Gaetano Crepaldi
Department of Medical and Surgical sciences, University of Padova, Italy

In 1965, Pietro Avogaro and I described a new syndrome characterised by an association of metabolic abnormalities, specifically hyperlipidaemia, obesity, and diabetes. Interestingly, we also pointed out the quite frequent presence of hypertension in association with these metabolic abnormalities, as well as the high risk of coronary artery disease (CAD) in carriers of this cluster of metabolic abnormalities. Over the last 35 years, the definition of this pluriMetabolic Syndrome has evolved from the original description, with the addition of a more detailed definition of the typical lipoprotein abnormalities by Reaven who called it Syndrome X. Then Williams and colleagues in Salt Lake City described the clustering of hypertension, high triglycerides and VLDL, low HDL-cholesterol, obesity, and type 2 diabetes defining the syndrome as Familial Dyslipidaemic Hypertension. More recently, Kaplan defined the presence of a Deadly Quartet as the concurrent association of upper body obesity, glucose intolerance, hypertriglyceridaemia, and hypertension. The latest definition of the Metabolic Syndrome was given more recently by ATP III who defined it as the concurrent presence of three or more of the following abnormalities: abdominal obesity, glucose intolerance or diabetes, hypertriglyceridaemia, low HDL-cholesterol, hypertension.

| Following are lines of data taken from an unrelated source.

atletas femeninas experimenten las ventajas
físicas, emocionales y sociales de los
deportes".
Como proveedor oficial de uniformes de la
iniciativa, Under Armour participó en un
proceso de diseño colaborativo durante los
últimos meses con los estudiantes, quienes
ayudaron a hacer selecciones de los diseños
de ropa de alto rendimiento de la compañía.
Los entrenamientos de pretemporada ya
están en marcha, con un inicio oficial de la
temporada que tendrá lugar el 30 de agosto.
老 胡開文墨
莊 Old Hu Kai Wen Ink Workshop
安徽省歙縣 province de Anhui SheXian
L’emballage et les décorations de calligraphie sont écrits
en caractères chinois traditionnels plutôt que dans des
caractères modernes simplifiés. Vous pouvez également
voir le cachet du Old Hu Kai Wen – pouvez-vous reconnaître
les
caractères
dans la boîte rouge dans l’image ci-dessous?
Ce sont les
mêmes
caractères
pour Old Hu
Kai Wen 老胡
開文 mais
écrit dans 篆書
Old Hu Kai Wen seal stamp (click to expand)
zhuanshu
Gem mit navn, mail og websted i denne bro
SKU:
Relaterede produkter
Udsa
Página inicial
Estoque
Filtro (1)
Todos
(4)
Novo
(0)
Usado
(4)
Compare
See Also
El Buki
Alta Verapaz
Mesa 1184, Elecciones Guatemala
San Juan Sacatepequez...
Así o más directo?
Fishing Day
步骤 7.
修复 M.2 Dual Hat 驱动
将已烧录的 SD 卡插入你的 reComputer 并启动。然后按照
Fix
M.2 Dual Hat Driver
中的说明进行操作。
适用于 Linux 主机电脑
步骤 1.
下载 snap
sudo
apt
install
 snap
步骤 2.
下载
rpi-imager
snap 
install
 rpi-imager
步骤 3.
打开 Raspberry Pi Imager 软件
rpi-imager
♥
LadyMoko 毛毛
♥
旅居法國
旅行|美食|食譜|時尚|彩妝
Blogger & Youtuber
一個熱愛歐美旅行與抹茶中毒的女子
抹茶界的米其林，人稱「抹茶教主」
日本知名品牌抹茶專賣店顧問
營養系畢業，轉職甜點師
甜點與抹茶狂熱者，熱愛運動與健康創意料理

Therefore, any patient with Metabolic Syndrome is for numerous reasons at very high risk of atherosclerosis. Many emerging risk factors not routinely measured are found to be abnormal in patients with the Metabolic Syndrome:

• insulin resistance,
• small, dense LDL,
• endothelial dysfunction,
• abnormal sympathetic nervous activity,
• prothrombotic markers-plasminogen activator inhibitor 1 (PAI-1), fibrinogen,
• proinflammatory markers such as C-Reactive Protein (CRP); Vascular Cell Adhesion Molecule (VCAM).

This emphasises the value of recognising Metabolic Syndrome in assessing CAD risk.
The effect of some components of the Mediterranean diet on these risk factors – and specifically on LDL density but also on endothelial dysfunction and the expression of proinflammatory markers such as CRP and VCAM – have been proven.
In particular, the Mediterranean diet, low in saturated fats and rich in antioxidants, may have beneficial effects both on the oxidizability of LDL particles and on thrombogenesis, apart from the effect on LDL-cholesterol levels per se. The Seven Country study clearly showed that the dietary intake of flavonoids, a large group of polyphenolic antioxidants, in the various countries in the Study was inversely associated with mortality from CAD and explained about 25% of the variance in CAD rates in the 16 cohorts assessed. In the same study, a multivariate analysis showed that saturated fat intake and flavonoids, independently of antioxidant vitamins, together explained about 65% of the variance in CAD rates. The Mediterranean diet is rich in flavonoids from a variety of sources (wine, vegetables, fruits, olive oil, etc).

In conclusion, the data accumulated over the past 40 years have contributed to defining the pluriMetabolic Syndrome as a complex clustering of many risk factors for cardiovascular disease. Recent data on the striking prevalence of Metabolic Syndrome make this disease the leading threat to cardiovascular health in our society. To deal with such a multifaceted disease, the ideal therapy calls for a multifactorial approach, such as that provided by the Mediterranean diet, which improves or even corrects some of the main metabolic abnormalities present in Metabolic Syndrome: small, dense LDL, low HDL-cholesterol, hypertriglyceridaemia, endothelial dysfunction, but also blood pressure and intra-abdominal obesity.